«On considère le chef d’entreprise comme un homme à abattre, ou une vache à traire. Peu voient en lui le cheval qui tire le char», Winston Churchill
Le dilemme
Face à crise sanitaire du Covid, l’Etat est appelé à résoudre ce dilemme :
- Une réduction des recettes fiscales (IS, TVA, droits de douane …)
- Augmentation des dépenses sociales et des dépenses imprévues pour soutenir l’économie.
On est d’accord qu’on ne fait pas preuve d’ingéniosité en pensant résoudre ce dilemme par la pression fiscale ou des coupes budgétaires dans les dépenses d’investissement.
Le diagnostic avant le remède
Il faut savoir que tous les secteurs d’activités ne subissent pas la crise de la même manière et avec la même intensité.
A cet effet, on peut distinguer les catégories suivantes :
Catégorie A : Les secteurs qui connaîtront un boom comme le digital, le commerce en ligne, la santé, l’hygiène et les secteurs qui connaîtront un effet de revanche comme le prêt à porter et la grande consommation (effet observé en Chine).

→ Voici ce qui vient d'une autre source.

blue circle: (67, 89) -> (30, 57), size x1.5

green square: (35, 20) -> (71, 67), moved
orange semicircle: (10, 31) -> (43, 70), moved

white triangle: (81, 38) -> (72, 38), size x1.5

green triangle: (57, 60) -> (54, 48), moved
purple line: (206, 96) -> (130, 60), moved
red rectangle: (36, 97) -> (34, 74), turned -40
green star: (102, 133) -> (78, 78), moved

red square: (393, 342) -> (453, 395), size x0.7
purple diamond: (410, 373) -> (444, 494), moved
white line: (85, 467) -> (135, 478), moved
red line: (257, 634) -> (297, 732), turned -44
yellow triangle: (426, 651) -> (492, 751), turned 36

Catégorie B : Les secteurs dont l’activité a été maintenue pendant la période de confinement et qui devront reprendre un rythme normal juste après le déconfinement (banques, assurances, télécoms, agroalimentaires et grandes distribution).
Catégorie C : Les secteurs dépendant de la demande étrangère et dont le temps nécessaire pour la reprise d’activité sera plus long en raison des politiques de déconfinement au niveau mondiale, la reprise de l’économie mondiale (supply chain et la demande).

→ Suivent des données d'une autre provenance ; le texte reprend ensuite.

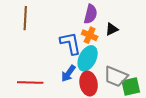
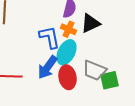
black triangle: (112, 29) -> (91, 23), size x1.5
blue arrow: (68, 73) -> (48, 67), size x1.4

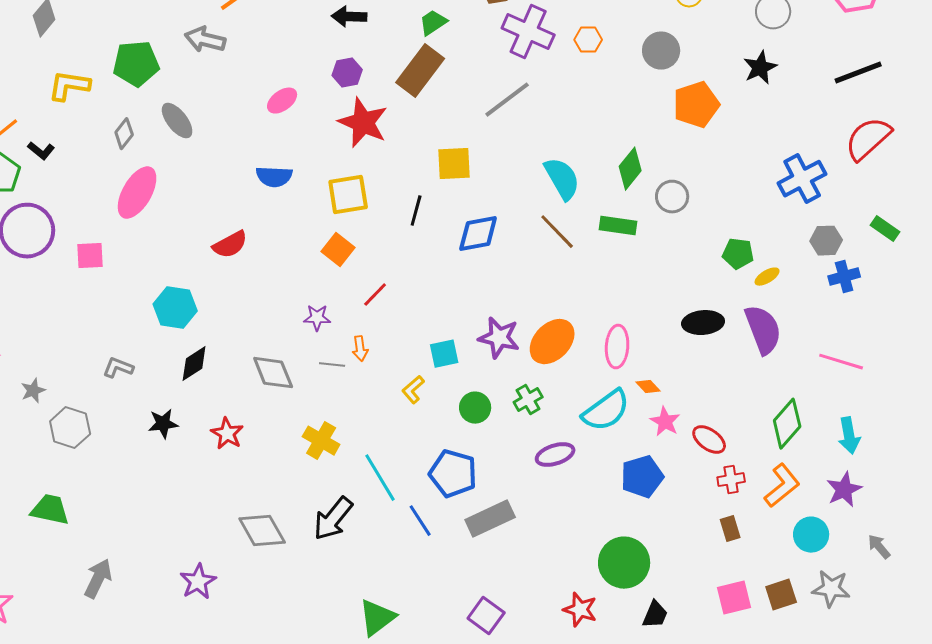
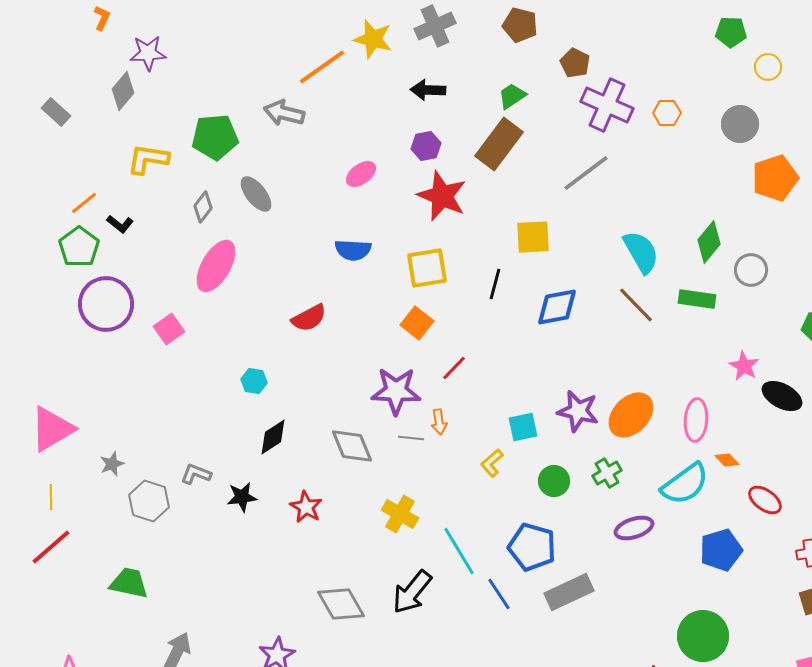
pink square: (90, 256) -> (169, 329), turned -32
cyan hexagon: (175, 308) -> (254, 381), size x0.6
purple star: (317, 318) -> (396, 391), size x1.8
black ellipse: (703, 323) -> (782, 396), turned 33
gray L-shape: (118, 368) -> (196, 474), moved
pink star: (665, 422) -> (744, 366), moved
red ellipse: (709, 440) -> (765, 500), moved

Catégorie D : Les secteurs tributaires de l’investissement public ou de la mobilisation de l’épargne domestique qui vont connaitre une reconfiguration de leurs marchés comme pour le secteur de l’immobilier ou le secteur automobile.
Cette classification est d’autant plus importante dans un contexte de ressources limitée où l’Etat est amené à rationaliser ses interventions et orienter son soutien vers le secteurs les plus sinistrés.
Sauvetage de l’économie par l’investissement public
L’Etat devra montrer le chemin en ces temps de crise. Ça serait une erreur fatale que d’annoncer que l’Etat sacrifiera en premier son budget investissement pour faire face à la crise.
L’Etat est plus que jamais tenue de garder l’économie à flot pendant cette période de flottement où le seule salut passe par la commande publique. Ceci sans parler des nombreuses entreprises dont le principale client est l’Etat et qui souffraient bien avant cette crise de problèmes de liquidités dues au retard de paiement de leurs factures.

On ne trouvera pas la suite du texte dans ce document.